> Instructions for the task:
Exclude the pictures, then repeat the remaining data exactly.
═════ Data excerpts ═════
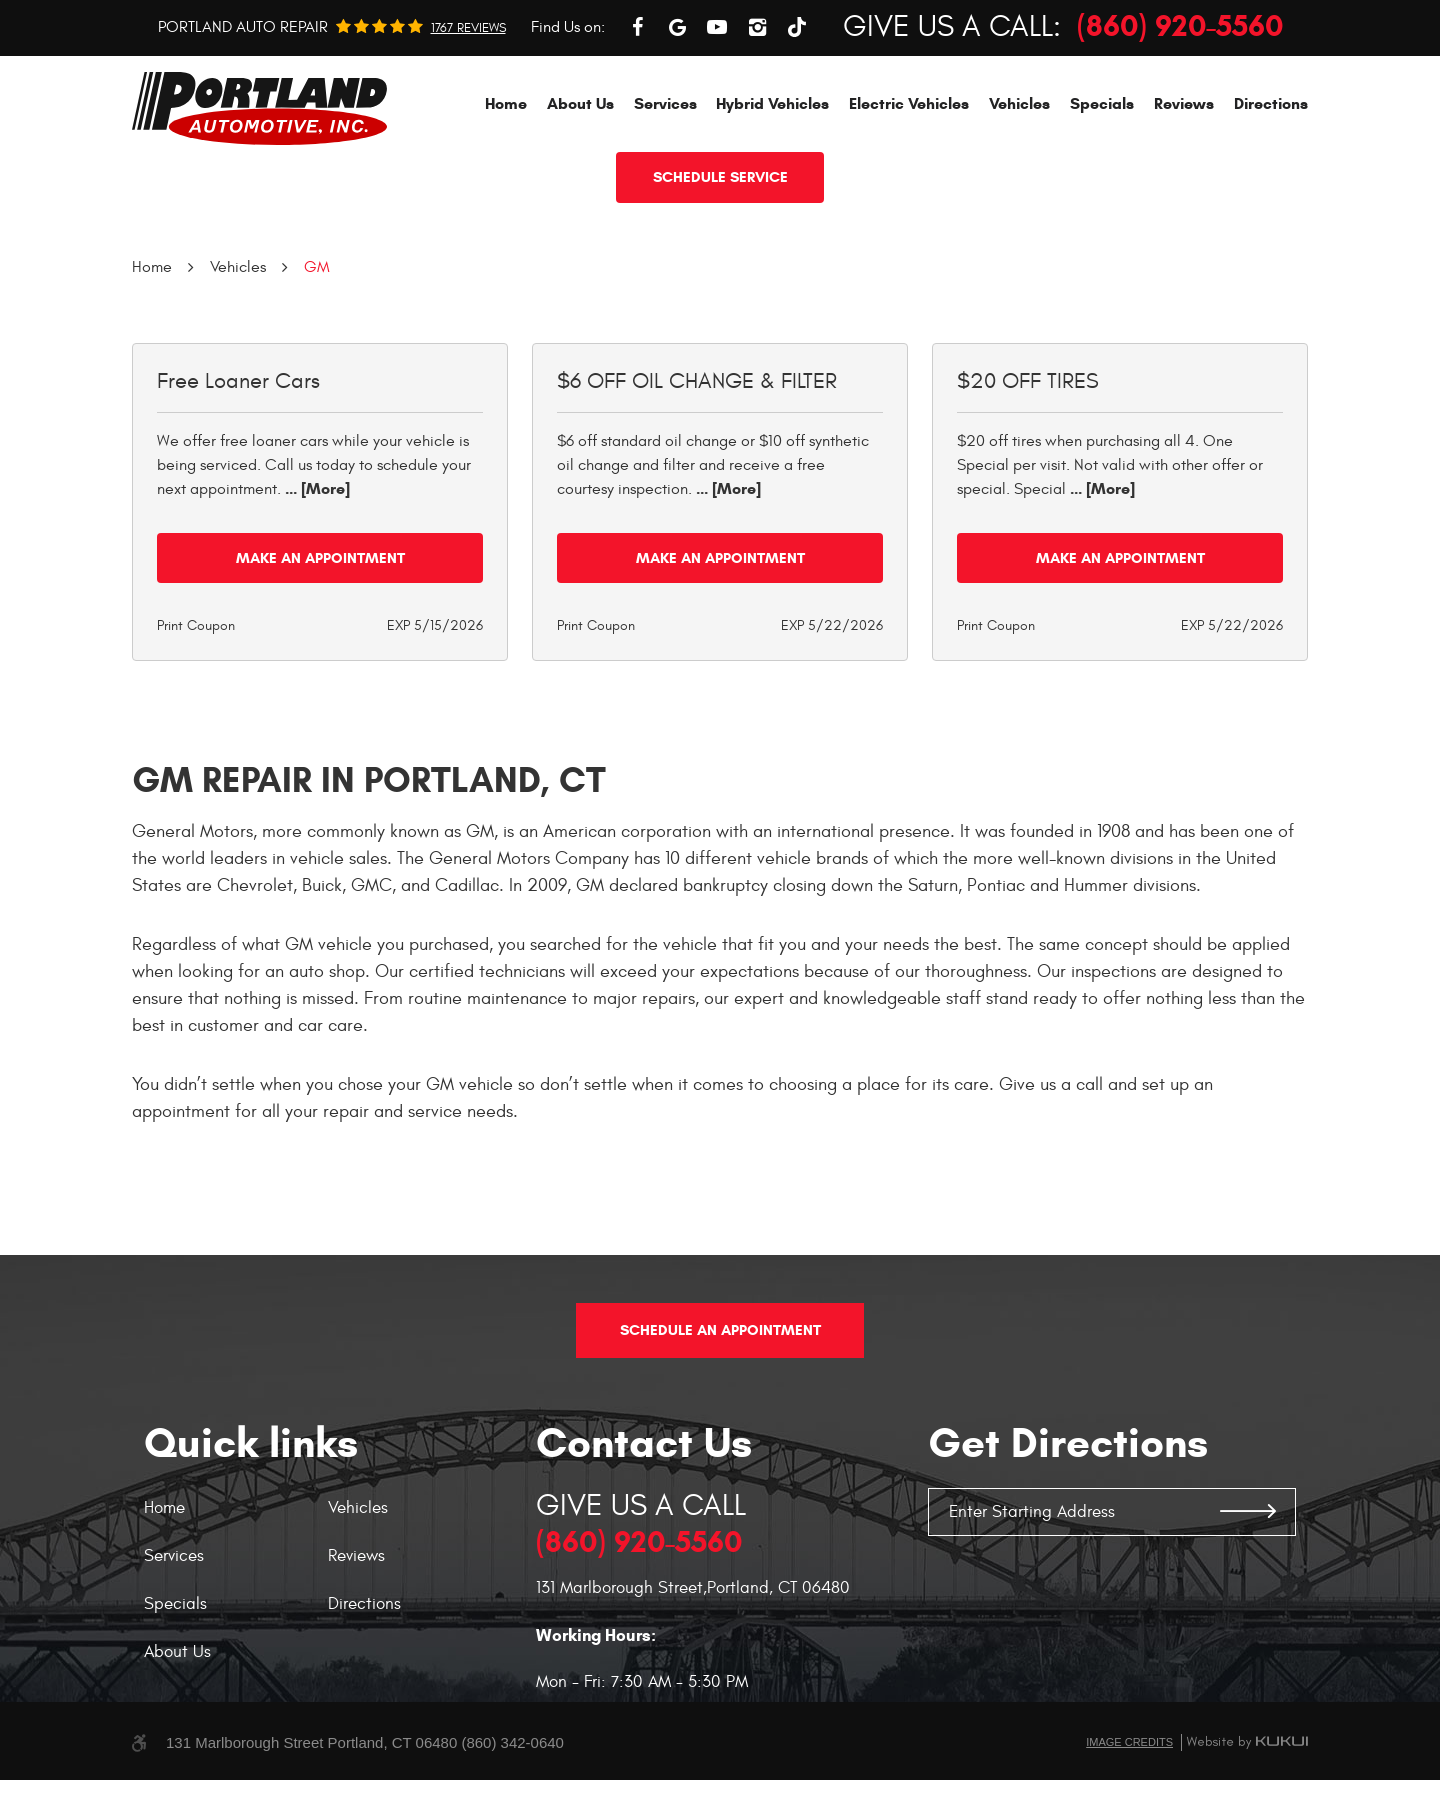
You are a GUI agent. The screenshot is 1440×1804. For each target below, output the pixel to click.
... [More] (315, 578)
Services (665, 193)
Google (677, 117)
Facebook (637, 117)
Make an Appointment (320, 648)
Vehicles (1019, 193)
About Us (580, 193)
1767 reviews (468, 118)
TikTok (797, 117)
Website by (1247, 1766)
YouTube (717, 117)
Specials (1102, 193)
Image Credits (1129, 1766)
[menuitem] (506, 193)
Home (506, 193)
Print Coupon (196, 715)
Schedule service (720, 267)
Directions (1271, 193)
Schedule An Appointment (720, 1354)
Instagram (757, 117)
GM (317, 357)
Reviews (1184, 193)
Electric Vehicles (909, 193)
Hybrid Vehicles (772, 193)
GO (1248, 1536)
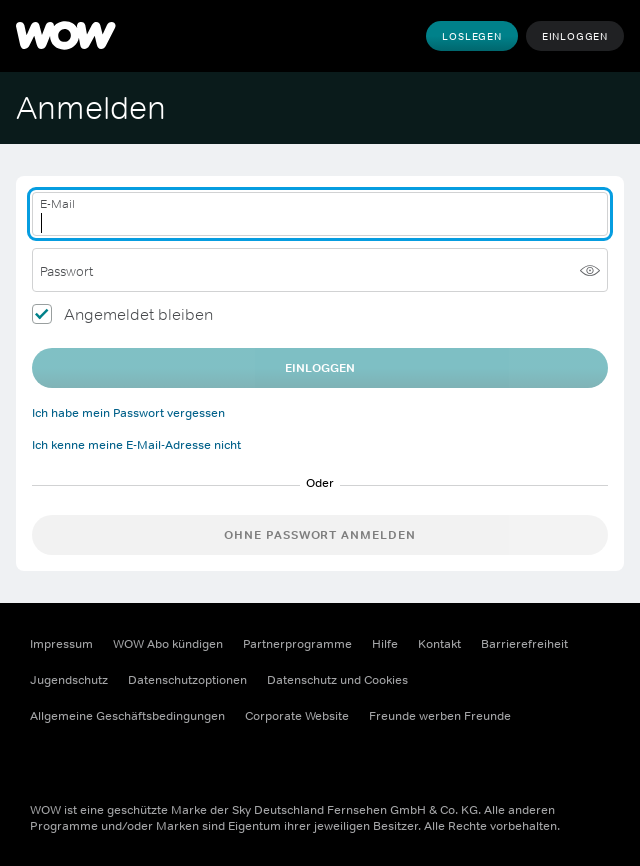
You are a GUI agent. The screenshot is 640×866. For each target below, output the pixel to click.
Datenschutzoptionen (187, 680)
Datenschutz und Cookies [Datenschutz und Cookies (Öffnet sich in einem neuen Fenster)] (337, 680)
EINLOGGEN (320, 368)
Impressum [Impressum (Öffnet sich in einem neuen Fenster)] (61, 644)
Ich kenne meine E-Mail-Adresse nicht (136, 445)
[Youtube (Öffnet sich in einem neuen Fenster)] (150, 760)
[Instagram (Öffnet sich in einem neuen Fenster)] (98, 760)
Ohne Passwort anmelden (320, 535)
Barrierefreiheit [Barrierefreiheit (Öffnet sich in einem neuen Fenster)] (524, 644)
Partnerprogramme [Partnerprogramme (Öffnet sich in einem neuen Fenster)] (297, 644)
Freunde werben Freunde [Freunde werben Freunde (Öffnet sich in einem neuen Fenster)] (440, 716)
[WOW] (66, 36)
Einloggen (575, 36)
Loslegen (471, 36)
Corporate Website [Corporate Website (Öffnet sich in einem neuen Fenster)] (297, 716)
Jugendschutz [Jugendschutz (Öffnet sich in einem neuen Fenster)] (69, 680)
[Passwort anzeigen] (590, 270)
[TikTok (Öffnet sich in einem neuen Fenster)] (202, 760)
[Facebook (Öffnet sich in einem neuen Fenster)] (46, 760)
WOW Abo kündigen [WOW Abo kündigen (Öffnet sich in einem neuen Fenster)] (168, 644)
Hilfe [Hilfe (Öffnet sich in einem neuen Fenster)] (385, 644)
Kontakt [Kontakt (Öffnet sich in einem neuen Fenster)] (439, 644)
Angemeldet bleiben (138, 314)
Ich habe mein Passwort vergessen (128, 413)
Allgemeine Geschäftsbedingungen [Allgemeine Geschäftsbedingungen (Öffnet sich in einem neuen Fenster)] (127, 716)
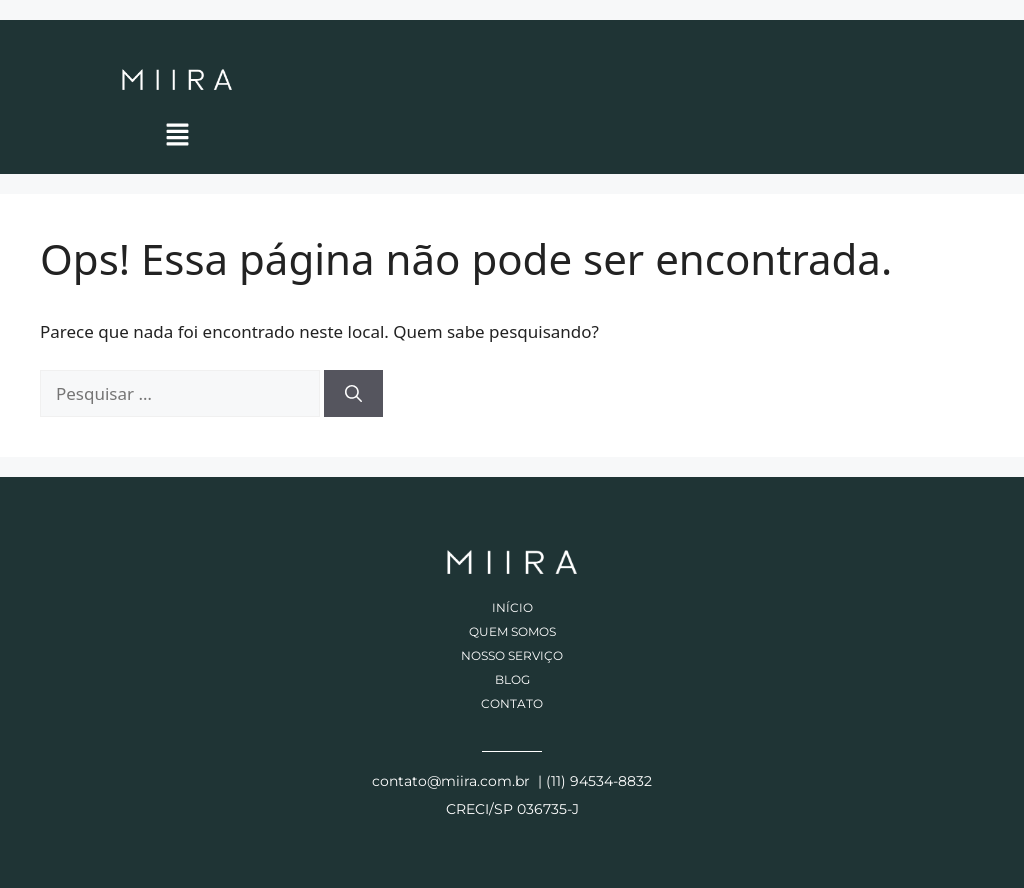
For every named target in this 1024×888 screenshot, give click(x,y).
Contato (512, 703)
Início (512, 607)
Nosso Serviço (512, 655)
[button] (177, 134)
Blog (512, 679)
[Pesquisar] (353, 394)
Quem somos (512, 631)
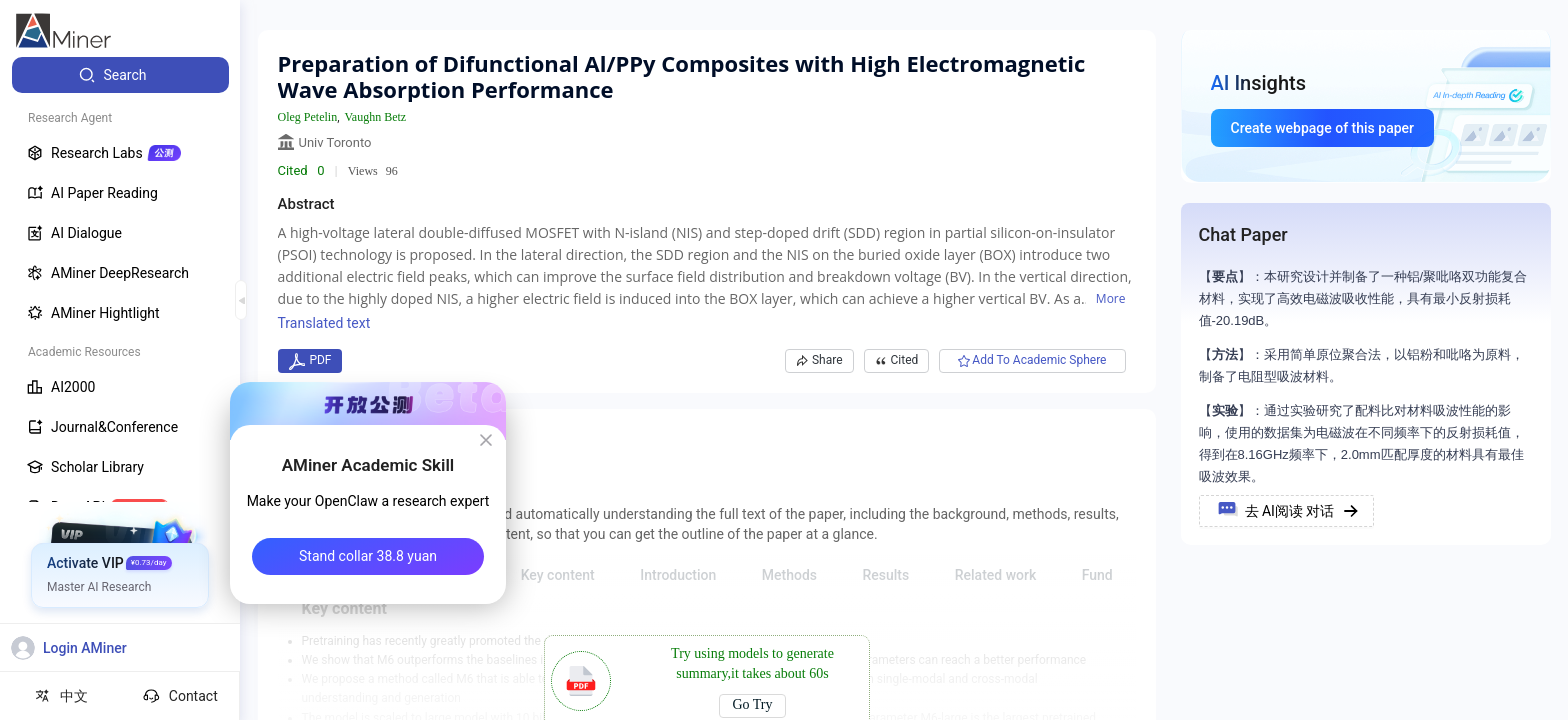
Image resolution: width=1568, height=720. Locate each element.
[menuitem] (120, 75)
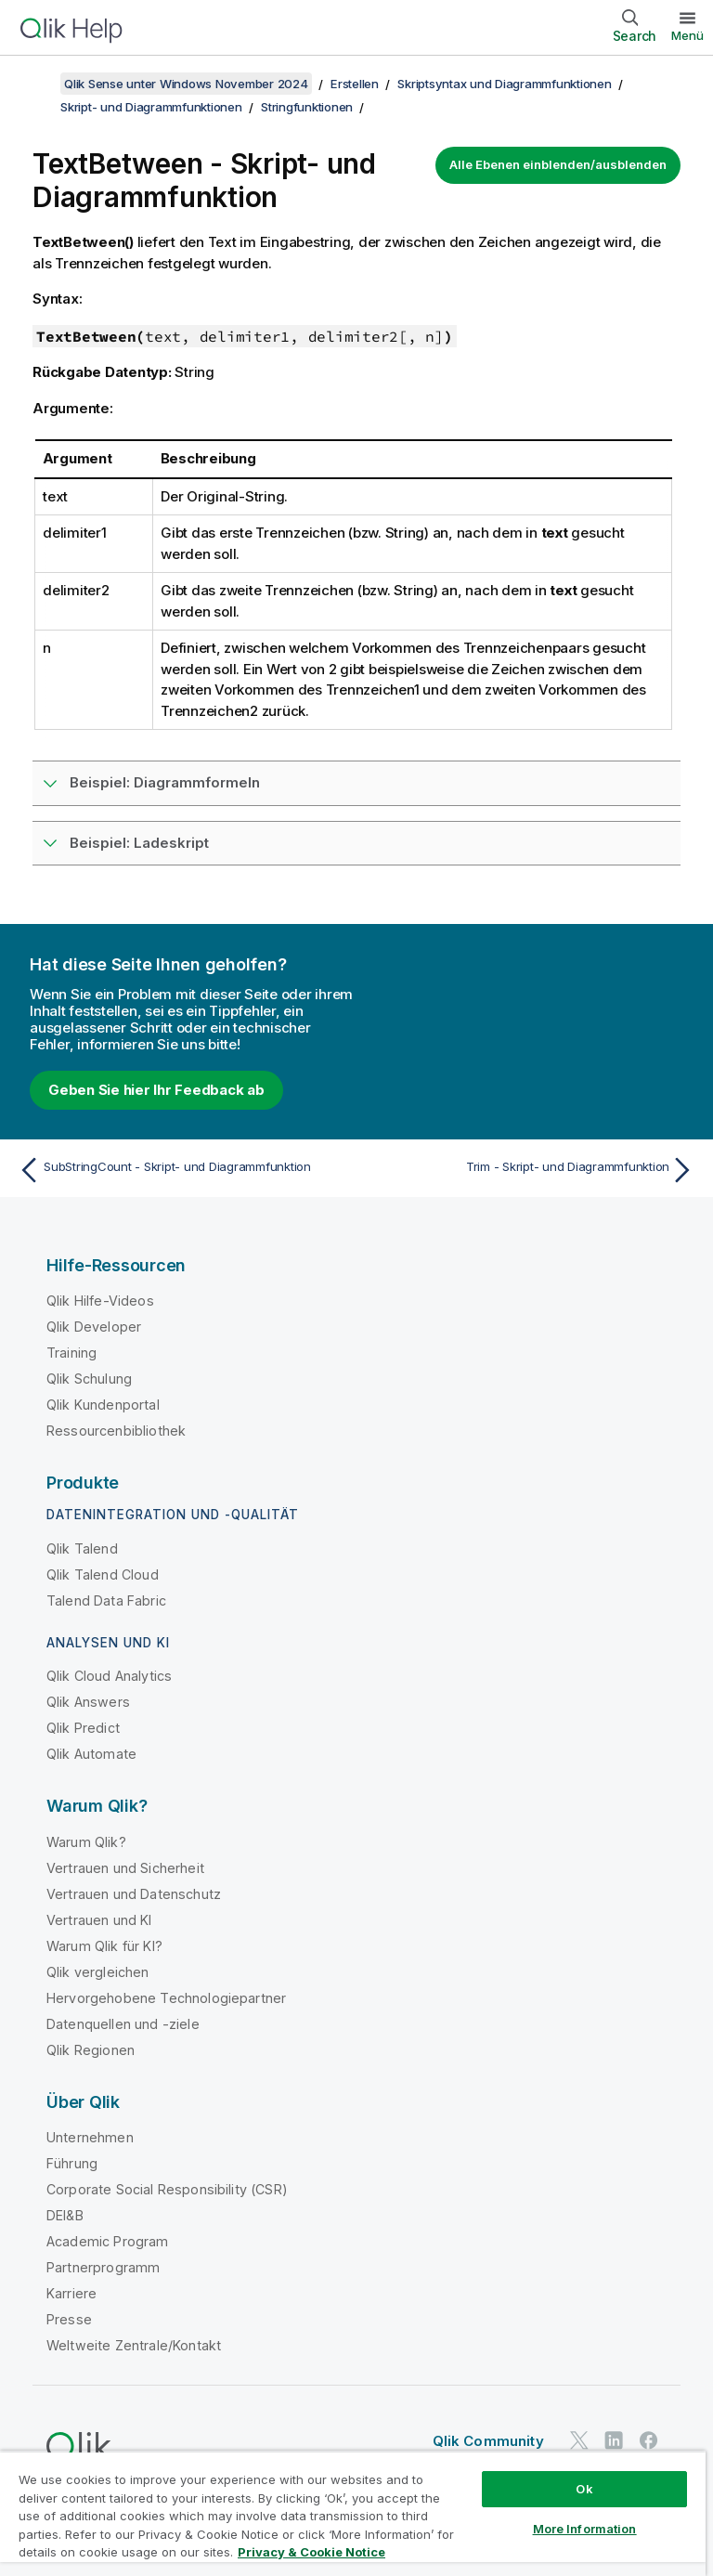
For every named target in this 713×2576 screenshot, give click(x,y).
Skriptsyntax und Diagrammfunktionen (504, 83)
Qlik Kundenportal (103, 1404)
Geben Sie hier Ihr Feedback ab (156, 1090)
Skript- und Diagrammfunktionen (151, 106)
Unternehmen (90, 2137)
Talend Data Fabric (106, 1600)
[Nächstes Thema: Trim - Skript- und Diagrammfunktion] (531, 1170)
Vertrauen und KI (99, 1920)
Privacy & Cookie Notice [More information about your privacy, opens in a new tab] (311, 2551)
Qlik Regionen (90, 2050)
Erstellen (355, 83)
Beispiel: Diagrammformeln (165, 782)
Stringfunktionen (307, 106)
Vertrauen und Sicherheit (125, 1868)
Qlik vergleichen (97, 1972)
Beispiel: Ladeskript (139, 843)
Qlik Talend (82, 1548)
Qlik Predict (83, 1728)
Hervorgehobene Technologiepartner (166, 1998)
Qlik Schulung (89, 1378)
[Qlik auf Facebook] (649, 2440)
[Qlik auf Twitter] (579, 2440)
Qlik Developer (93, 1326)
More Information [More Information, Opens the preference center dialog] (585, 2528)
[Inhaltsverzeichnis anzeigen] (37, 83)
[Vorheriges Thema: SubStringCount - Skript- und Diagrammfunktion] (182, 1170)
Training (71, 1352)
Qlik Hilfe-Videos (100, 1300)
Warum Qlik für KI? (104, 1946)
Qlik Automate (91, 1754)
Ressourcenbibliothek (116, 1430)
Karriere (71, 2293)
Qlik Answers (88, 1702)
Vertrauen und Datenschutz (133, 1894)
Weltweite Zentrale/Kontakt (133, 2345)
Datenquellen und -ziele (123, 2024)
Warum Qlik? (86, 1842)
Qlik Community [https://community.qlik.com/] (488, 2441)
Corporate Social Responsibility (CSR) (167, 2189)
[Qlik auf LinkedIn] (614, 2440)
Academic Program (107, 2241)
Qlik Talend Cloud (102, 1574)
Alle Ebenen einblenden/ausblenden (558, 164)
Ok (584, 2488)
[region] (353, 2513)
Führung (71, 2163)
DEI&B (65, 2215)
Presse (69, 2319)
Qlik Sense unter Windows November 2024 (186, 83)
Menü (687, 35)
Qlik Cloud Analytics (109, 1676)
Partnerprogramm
═════
> Task solution:
You are a GUI agent. The screenshot is 1440×1804. For each target below, output the pixel to click.
... [More] (315, 578)
Services (665, 193)
Google (677, 117)
Facebook (637, 117)
Make an Appointment (320, 648)
Vehicles (1019, 193)
About Us (580, 193)
1767 reviews (468, 118)
TikTok (797, 117)
Website by (1247, 1766)
YouTube (717, 117)
Specials (1102, 193)
Image Credits (1129, 1766)
[menuitem] (506, 193)
Home (506, 193)
Print Coupon (196, 715)
Schedule service (720, 267)
Directions (1271, 193)
Schedule An Appointment (720, 1354)
Instagram (757, 117)
GM (317, 357)
Reviews (1184, 193)
Electric Vehicles (909, 193)
Hybrid Vehicles (772, 193)
GO (1248, 1536)
You are a GUI agent. The screenshot is 640×866. For each target below, output the pixel to click.
Datenschutzoptionen (187, 680)
Datenschutz und Cookies [Datenschutz und Cookies (Öffnet sich in einem neuen Fenster)] (337, 680)
EINLOGGEN (320, 368)
Impressum [Impressum (Öffnet sich in einem neuen Fenster)] (61, 644)
Ich kenne meine E-Mail-Adresse nicht (136, 445)
[Youtube (Öffnet sich in einem neuen Fenster)] (150, 760)
[Instagram (Öffnet sich in einem neuen Fenster)] (98, 760)
Ohne Passwort anmelden (320, 535)
Barrierefreiheit [Barrierefreiheit (Öffnet sich in einem neuen Fenster)] (524, 644)
Partnerprogramme [Partnerprogramme (Öffnet sich in einem neuen Fenster)] (297, 644)
Freunde werben Freunde [Freunde werben Freunde (Öffnet sich in einem neuen Fenster)] (440, 716)
[WOW] (66, 36)
Einloggen (575, 36)
Loslegen (471, 36)
Corporate Website [Corporate Website (Öffnet sich in einem neuen Fenster)] (297, 716)
Jugendschutz [Jugendschutz (Öffnet sich in einem neuen Fenster)] (69, 680)
[Passwort anzeigen] (590, 270)
[TikTok (Öffnet sich in einem neuen Fenster)] (202, 760)
[Facebook (Öffnet sich in einem neuen Fenster)] (46, 760)
WOW Abo kündigen [WOW Abo kündigen (Öffnet sich in einem neuen Fenster)] (168, 644)
Hilfe [Hilfe (Öffnet sich in einem neuen Fenster)] (385, 644)
Kontakt [Kontakt (Öffnet sich in einem neuen Fenster)] (439, 644)
Angemeldet bleiben (138, 314)
Ich habe mein Passwort vergessen (128, 413)
Allgemeine Geschäftsbedingungen [Allgemeine Geschäftsbedingungen (Öffnet sich in einem neuen Fenster)] (127, 716)
For every named target in this 1024×888 screenshot, give click(x,y).
Contato (512, 703)
Início (512, 607)
Nosso Serviço (512, 655)
[button] (177, 134)
Blog (512, 679)
[Pesquisar] (353, 394)
Quem somos (512, 631)
Image resolution: width=1568, height=720. Locate each element.
[menuitem] (120, 75)
For every named target in this 713×2576 screenshot, give click(x,y).
Skriptsyntax und Diagrammfunktionen (504, 83)
Qlik Kundenportal (103, 1404)
Geben Sie hier Ihr Feedback ab (156, 1090)
Skript- und Diagrammfunktionen (151, 106)
Unternehmen (90, 2137)
Talend Data Fabric (106, 1600)
[Nächstes Thema: Trim - Skript- und Diagrammfunktion] (531, 1170)
Vertrauen und KI (99, 1920)
Privacy & Cookie Notice [More information about your privacy, opens in a new tab] (311, 2551)
Qlik Regionen (90, 2050)
Erstellen (355, 83)
Beispiel: Diagrammformeln (165, 782)
Stringfunktionen (307, 106)
Vertrauen und Sicherheit (125, 1868)
Qlik vergleichen (97, 1972)
Beispiel: Ladeskript (139, 843)
Qlik Talend (82, 1548)
Qlik Predict (83, 1728)
Hervorgehobene Technologiepartner (166, 1998)
Qlik Schulung (89, 1378)
[Qlik auf Facebook] (649, 2440)
[Qlik auf Twitter] (579, 2440)
Qlik Developer (93, 1326)
More Information [More Information, Opens the preference center dialog] (585, 2528)
[Inhaltsverzeichnis anzeigen] (37, 83)
[Vorheriges Thema: SubStringCount - Skript- und Diagrammfunktion] (182, 1170)
Training (71, 1352)
Qlik Hilfe-Videos (100, 1300)
Warum Qlik für KI? (104, 1946)
Qlik Automate (91, 1754)
Ressourcenbibliothek (116, 1430)
Karriere (71, 2293)
Qlik Answers (88, 1702)
Vertrauen und Datenschutz (133, 1894)
Weltweite Zentrale/Kontakt (133, 2345)
Datenquellen und -ziele (123, 2024)
Warum Qlik? (86, 1842)
Qlik Community [https://community.qlik.com/] (488, 2441)
Corporate Social Responsibility (CSR) (167, 2189)
[Qlik auf LinkedIn] (614, 2440)
Academic Program (107, 2241)
Qlik Talend Cloud (102, 1574)
Alle Ebenen einblenden/ausblenden (558, 164)
Ok (584, 2488)
[region] (353, 2513)
Führung (71, 2163)
DEI&B (65, 2215)
Presse (69, 2319)
Qlik Sense unter Windows November 2024 (186, 83)
Menü (687, 35)
Qlik Cloud Analytics (109, 1676)
Partnerprogramm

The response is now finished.